Since most of us are not very good at marketing, this is actually a summary of the book The new rules of marketing and PR : how to use content marketing, podcasting, social media, AI, live video, and newsjacking to reach buyers directly (David Meerman Scott, 8th ed.) with descriptions of how it can apply to CodeRefinery. The book is available at my university’s O’Reilly Online Learning platform through our library for free. If you like what you read here, consider checking it out - the book was a very good inspiration for someone that needs to outreach better, but is not at all that kind of person and needs some inspiration for how to even think about it.

Perhaps this summary is useful to others outside of CodeRefinery as well.

Currently, this page is one person’s description and their own interpretation9 as it applies to CodeRefinery. Over time, it should be adapted to represent a broader view, this paragraph updated, possibly the current content archived, and the new plan made into a new page.

Introduction

Many people need marketing and outreach: CodeRefinery isn’t trying to sell things, but we are trying to encourage people to make a choice to gain skills. It’s free, but it does have a cost: time. We think that it does save more time in the long run, but then again, how many businesses sell things that will save money in the long run?

We need to encourage people to make a specific choice, and we need to tell them why we think that is the best choice for them.

1 The Old Rules of Marketing and PR Are Ineffective in an Online World

“Interruption advertising” doesn’t work (anymore?). Few people want to have their life interrupted with a TV commercial, banner ad, or email from university administrators telling them to make some choice. People think of different things now.

For CodeRefinery, you could argue that flyers, emails from university staff, etc. are all some form of interruption advertising.

There’s all kind of anecdotes about how advertisement, mentions in the press, and so on aren’t useful, but we wouldn’t do those anyway. Although, we do want press, that’s not the main way we get people to take our courses. (maybe it helps our funding, though)
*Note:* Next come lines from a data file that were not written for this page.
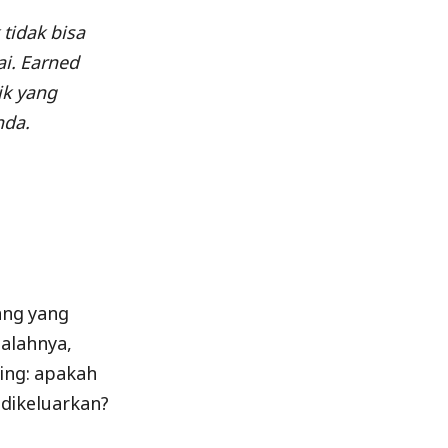
tidak bisa
i. Earned
ik yang
nda.
ang yang
salahnya,
ing: apakah
dikeluarkan?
2 The New Rules of Marketing and PR

People do, however, take recommendations from people they know. Social media lets people communicate. The match is clear. By making good use of social media, we can reach people directly.

(this chapter starts off with an example of social media inspiring the author to visit Saariselkä in Finnish Lapland, which was interesting to see.)

3 Reaching Your Buyers Directly

Social media lets people reach buyers directly. This is obvious.

But, how to use social media. You don’t want to go doing interruption advertising, trying to use it to directly sell your stuff. Instead, produce good, free content which people will want to consume. Most of your activity should be about this, which gets people interested, and makes them want more. Then, when they want to go deeper or are ready to make a purchase, they come to you.

CodeRefinery does nothing but make free content, so how does this apply to us? Well, we have to think more. Our main content costs a lot of time, so we need to think of content that is shorter and easier to consume. For example:

  • Short videos or pictures explaining things.

  • Short blog posts about tips or tricks, which have a clear, catchy, immediately useful title.

  • Tweeting links to specific pages we have just made, which are especially useful standalone.

  • Short “git hacks” or clever things, which people like and share, and makes them want to attend a workshop.

  • “Research software minute” videos?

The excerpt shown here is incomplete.